A good way to find out if someone is experienced enough to build a quality pool is first, to ask for their qualifications. Once you get the qualifications, ask a lot of questions and try to get them to educate you about the process. They should want you to be comfortable with the plan, thus should be willing to take a minute and explain it to you and visit your home to do a land survey. Do this before signing any contracts, because if they are consistently vague you should look into other contractors.
Get someone who understands contracts to review it with you before you sign. Know all of the “What If’s.” There are an infinite number of things that can go wrong with building a pool, from natural disasters affecting initial construction, failed materials, accidents and injuries pre and post completion, and unexpected hindrances that may or may not cost you more. If you can’t anticipate all of things that can go wrong, at least find out where to look up the answers and who to ask when something does happen.
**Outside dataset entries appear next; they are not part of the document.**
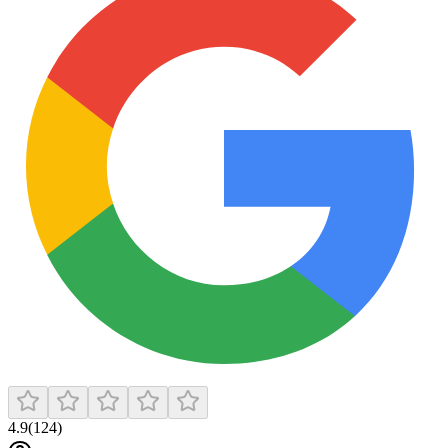
4.9
(
124
)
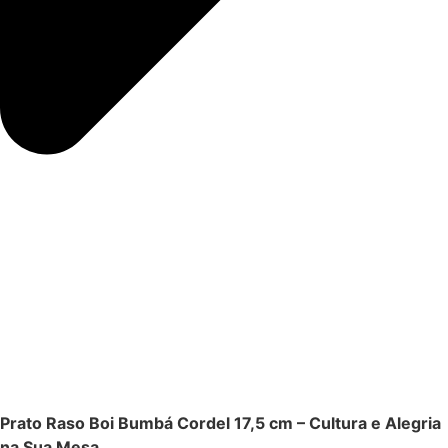
Prato Raso Boi Bumbá Cordel 17,5 cm – Cultura e Alegria
na Sua Mesa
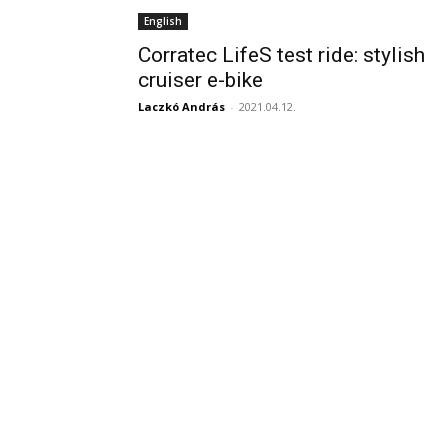
English
Corratec LifeS test ride: stylish
cruiser e-bike
Laczkó András
-
2021.04.12.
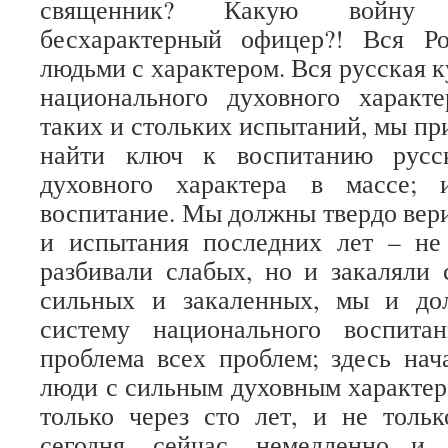
священник? Какую войну 
бесхарактерный офицер?! Вся Р
людьми с характером. Вся русская к
национального духовного характ
таких и стольких испытаний, мы пр
найти ключ к воспитанию русск
духовного характера в массе; 
воспитание. Мы должны твердо верит
и испытания последних лет – н
разбивали слабых, но и закаляли 
сильных и закаленных, мы и до
систему национального воспита
проблема всех проблем; здесь нач
люди с сильным духовным характе
только через сто лет, и не тольк
сегодня, сейчас, немедленно 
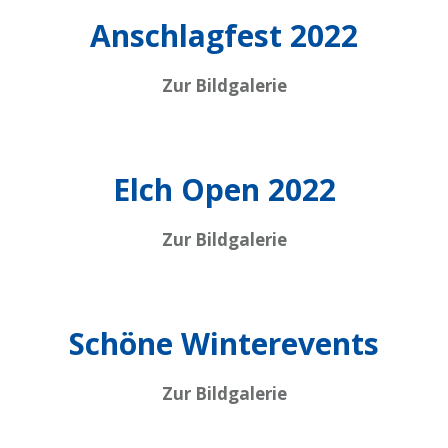
Anschlagfest 2022
Zur Bildgalerie
Elch Open 2022
Zur Bildgalerie
Schöne Winterevents
Zur Bildgalerie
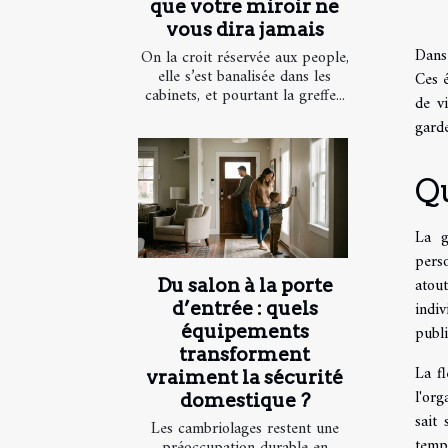
que votre miroir ne
vous dira jamais
Dans 
On la croit réservée aux people,
elle s’est banalisée dans les
Ces é
cabinets, et pourtant la greffe...
de v
garde
Qu
La g
pers
atou
Du salon à la porte
indi
d’entrée : quels
publi
équipements
transforment
La fl
vraiment la sécurité
l'org
domestique ?
sait
Les cambriolages restent une
temps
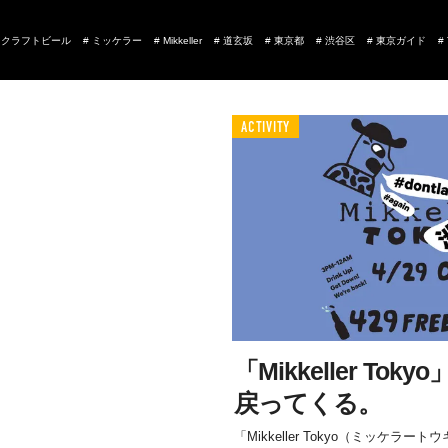
#
クラフトビール
#
ミッケラー
#
Mikkeller
#
道玄坂
#
東京都
#
渋谷区
#
東京ガイド
#
ACTIVITY
「Mikkeller To
戻ってくる。
「Mikkeller Tokyo（ミッケ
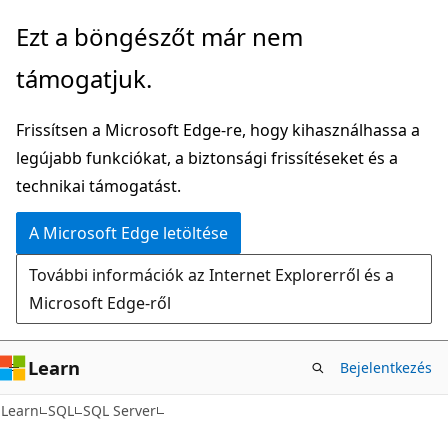
Ugrás
Ezt a böngészőt már nem
a
támogatjuk.
fő
tartalomhoz
Frissítsen a Microsoft Edge-re, hogy kihasználhassa a
legújabb funkciókat, a biztonsági frissítéseket és a
technikai támogatást.
A Microsoft Edge letöltése
További információk az Internet Explorerről és a
Microsoft Edge-ről
Learn
Bejelentkezés
Learn
SQL
SQL Server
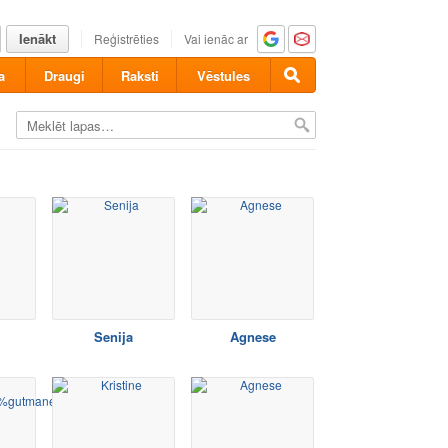
Ienākt
Reģistrēties
Vai ienāc ar
a
Draugi
Raksti
Vēstules
Senija
Agnese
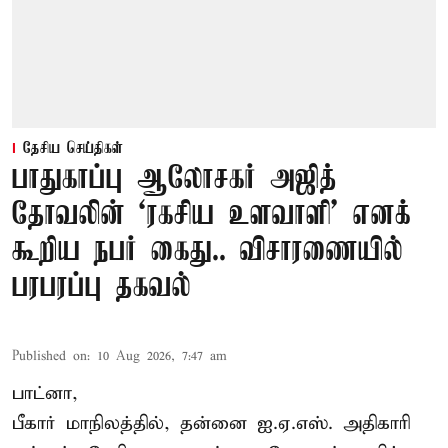
தேசிய செய்திகள்
பாதுகாப்பு ஆலோசகர் அஜித்
தோவலின் ‘ரகசிய உளவாளி’ எனக்
கூறிய நபர் கைது.. விசாரணையில்
பரபரப்பு தகவல்
Published on
:
10 Aug 2026, 7:47 am
பாட்னா,
பீகார் மாநிலத்தில், தன்னை ஐ.ஏ.எஸ். அதிகாரி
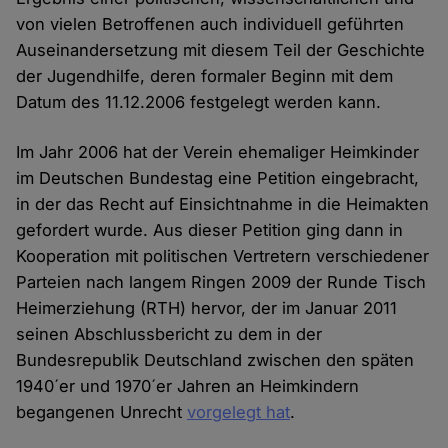
von vielen Betroffenen auch individuell geführten
Auseinandersetzung mit diesem Teil der Geschichte
der Jugendhilfe, deren formaler Beginn mit dem
Datum des 11.12.2006 festgelegt werden kann.
Im Jahr 2006 hat der Verein ehemaliger Heimkinder
im Deutschen Bundestag eine Petition eingebracht,
in der das Recht auf Einsichtnahme in die Heimakten
gefordert wurde. Aus dieser Petition ging dann in
Kooperation mit politischen Vertretern verschiedener
Parteien nach langem Ringen 2009 der Runde Tisch
Heimerziehung (RTH) hervor, der im Januar 2011
seinen Abschlussbericht zu dem in der
Bundesrepublik Deutschland zwischen den späten
1940´er und 1970´er Jahren an Heimkindern
begangenen Unrecht
vorgelegt hat
.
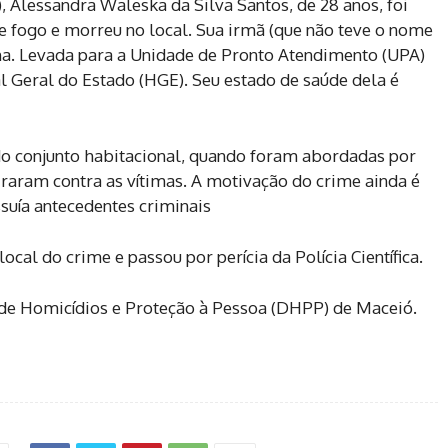
, Alessandra Waleska da Silva Santos, de 28 anos, foi
e fogo e morreu no local. Sua irmã (que não teve o nome
rna. Levada para a Unidade de Pronto Atendimento (UPA)
al Geral do Estado (HGE). Seu estado de saúde dela é
 do conjunto habitacional, quando foram abordadas por
iraram contra as vítimas. A motivação do crime ainda é
uía antecedentes criminais
cal do crime e passou por perícia da Polícia Científica.
 de Homicídios e Proteção à Pessoa (DHPP) de Maceió.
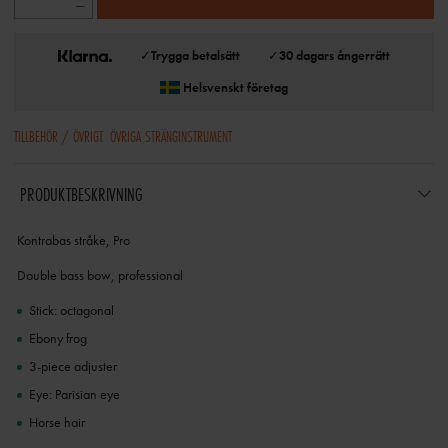
✓
Trygga betalsätt
✓
30 dagars ångerrätt
Helsvenskt företag
TILLBEHÖR / ÖVRIGT
ÖVRIGA STRÄNGINSTRUMENT
PRODUKTBESKRIVNING
Kontrabas stråke, Pro
Double bass bow, professional
Stick: octagonal
Ebony frog
3-piece adjuster
Eye: Parisian eye
Horse hair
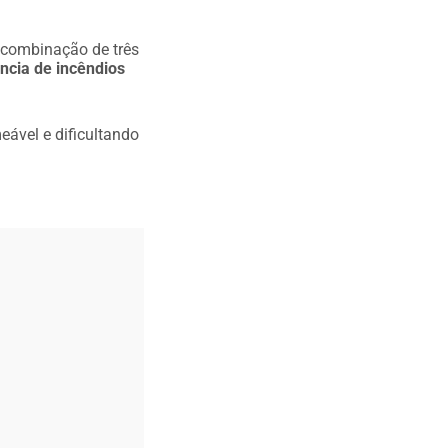
 combinação de três
ncia de incêndios
eável e dificultando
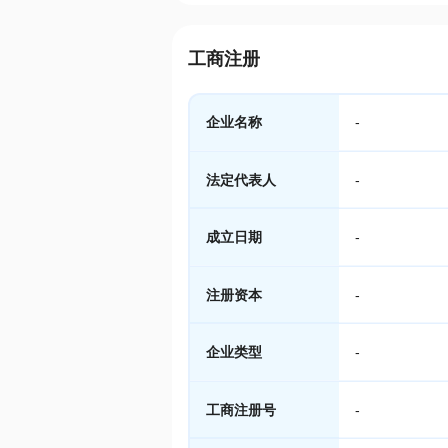
工商注册
企业名称
-
法定代表人
-
成立日期
-
注册资本
-
企业类型
-
工商注册号
-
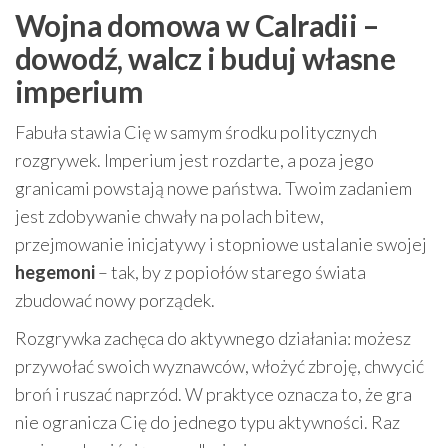
Wojna domowa w Calradii –
dowodź, walcz i buduj własne
imperium
Fabuła stawia Cię w samym środku politycznych
rozgrywek. Imperium jest rozdarte, a poza jego
granicami powstają nowe państwa. Twoim zadaniem
jest zdobywanie chwały na polach bitew,
przejmowanie inicjatywy i stopniowe ustalanie swojej
hegemoni
– tak, by z popiołów starego świata
zbudować nowy porządek.
Rozgrywka zachęca do aktywnego działania: możesz
przywołać swoich wyznawców, włożyć zbroję, chwycić
broń i ruszać naprzód. W praktyce oznacza to, że gra
nie ogranicza Cię do jednego typu aktywności. Raz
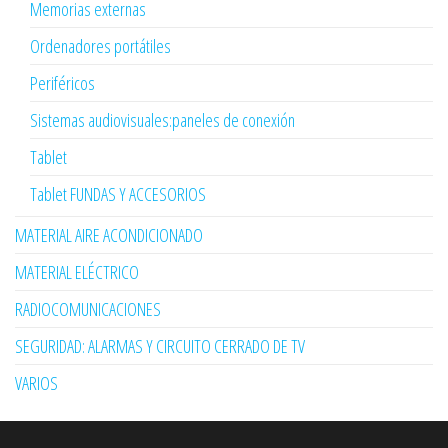
Memorias externas
Ordenadores portátiles
Periféricos
Sistemas audiovisuales:paneles de conexión
Tablet
Tablet FUNDAS Y ACCESORIOS
MATERIAL AIRE ACONDICIONADO
MATERIAL ELÉCTRICO
RADIOCOMUNICACIONES
SEGURIDAD: ALARMAS Y CIRCUITO CERRADO DE TV
VARIOS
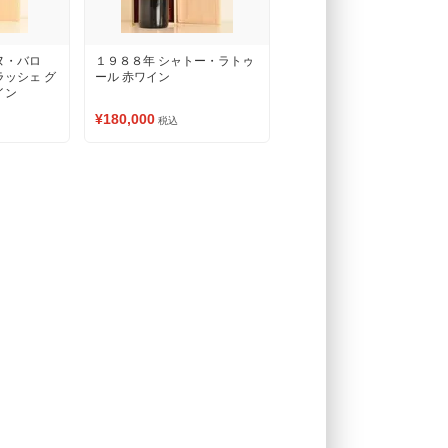
ヌ・バロ
１９８８年 シャトー・ラトゥ
ラッシェ グ
ール 赤ワイン
イン
¥180,000
税込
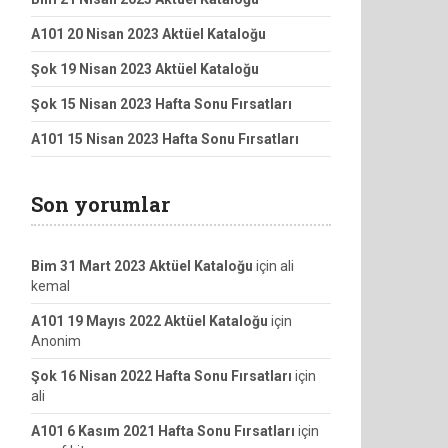
A101 20 Nisan 2023 Aktüel Kataloğu
Şok 19 Nisan 2023 Aktüel Kataloğu
Şok 15 Nisan 2023 Hafta Sonu Fırsatları
A101 15 Nisan 2023 Hafta Sonu Fırsatları
Son yorumlar
Bim 31 Mart 2023 Aktüel Kataloğu
için
ali
kemal
A101 19 Mayıs 2022 Aktüel Kataloğu
için
Anonim
Şok 16 Nisan 2022 Hafta Sonu Fırsatları
için
ali
A101 6 Kasım 2021 Hafta Sonu Fırsatları
için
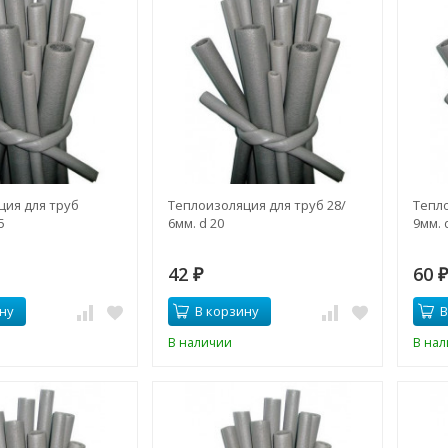
ция для труб
Теплоизоляция для труб 28/
Тепло
5
6мм. d 20
9мм. 
42
60
₽
ну
В корзину
В
В наличии
В на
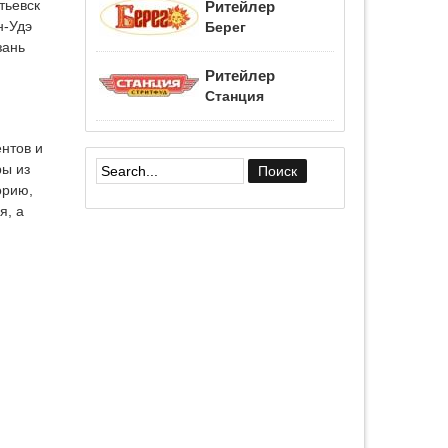
тьевск
Ритейлер
н-Удэ
Берег
зань
Ритейлер
Станция
нтов и
ы из
Форма поиска
орию,
я, а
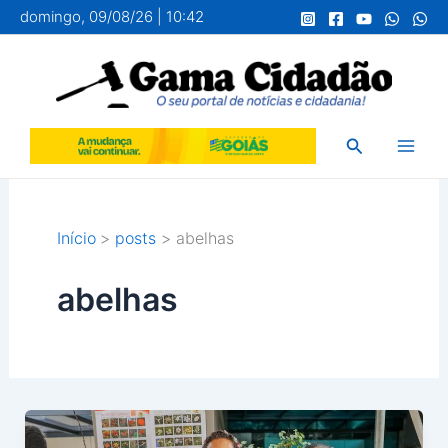
Ir
domingo, 09/08/26 | 10:42
para
o
conteúdo
Pesquisar
Início
posts
abelhas
abelhas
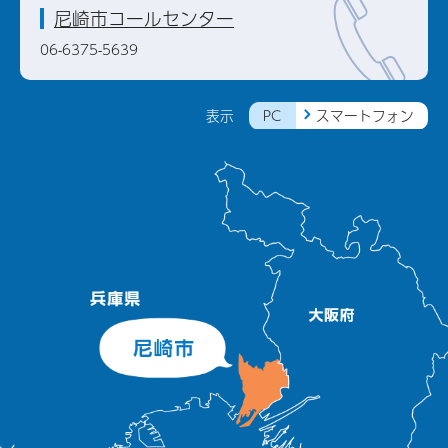
尼崎市コールセンター
06-6375-5639
PC
スマートフォン
表示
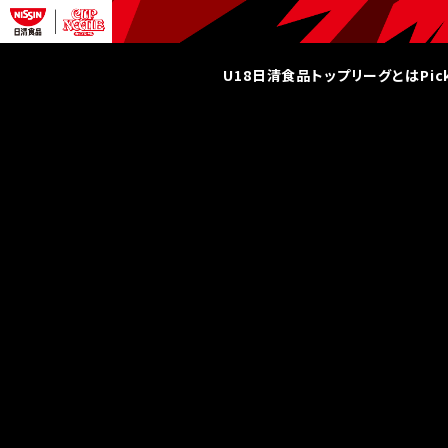
U18日清食品トップリーグとは
Pi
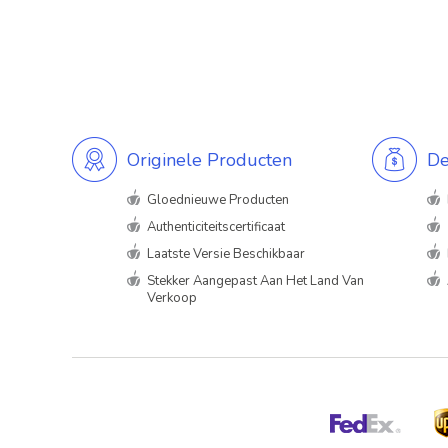
Originele Producten
De
Gloednieuwe Producten
Authenticiteitscertificaat
Laatste Versie Beschikbaar
Stekker Aangepast Aan Het Land Van
Verkoop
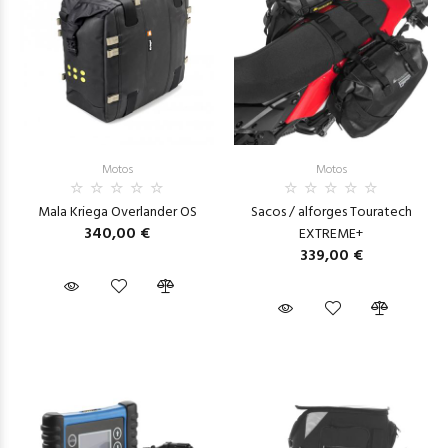
Motos
Motos
Mala Kriega Overlander OS
Sacos / alforges Touratech
340,00 €
EXTREME+
339,00 €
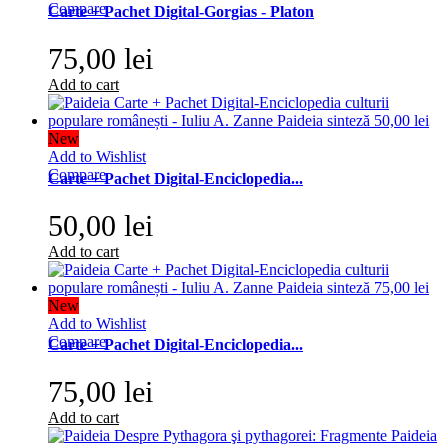
Compare
Carte + Pachet Digital-Gorgias - Platon
75,00 lei
Add to cart
New
Add to Wishlist
Compare
Carte + Pachet Digital-Enciclopedia...
50,00 lei
Add to cart
New
Add to Wishlist
Compare
Carte + Pachet Digital-Enciclopedia...
75,00 lei
Add to cart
Price, of course, is one of the biggest factors you’ll need to consider when building a pool. However, going with the least expensive options may wind up hurting your wallet more than it helps. Prices that sound too good to be true usually are.Don’t take a deal over the phone and don’t skimp on anything mechanical like the filter types, pipe seizes, pumps, etc. Those are the items that will make the biggest difference when your pool is a few or more years old.
Pools can be very dangerous, which is why rules and regulations are always mandated by the local government. Before you start building or decide on any construction plans, make sure you check with the local municipality about what is required regarding safety measures, including barriers and fencing, space surrounding the pool, etc. Think about how the materials you choose will affect the safety of the pool—you don’t want to pick anything that could be slippery when wet. Imagine what the pool will look like at all times of day, especially at night. Will it be very visible or is it possible that a person (or an animal) could accidentally fall in or near it? Will you include a deep end or a diving board?
A pool is a long-term commitment and a permanent addition to your house. You need take the future into account when adding a pool and consider how it’ll be used today, next year, in five years and in ten. If the pool is mainly for the kids, don’t just settle on a shallow kiddie pool. The kids will grow and will want something more adult-sized. Is there a possibility of someone wanting to use it for athletic swimming one day, or will it be strictly recreational? If you are only using it for recreational purposes, you may want opt for a smaller pool and use more of the space and money fixing up the surrounding patio.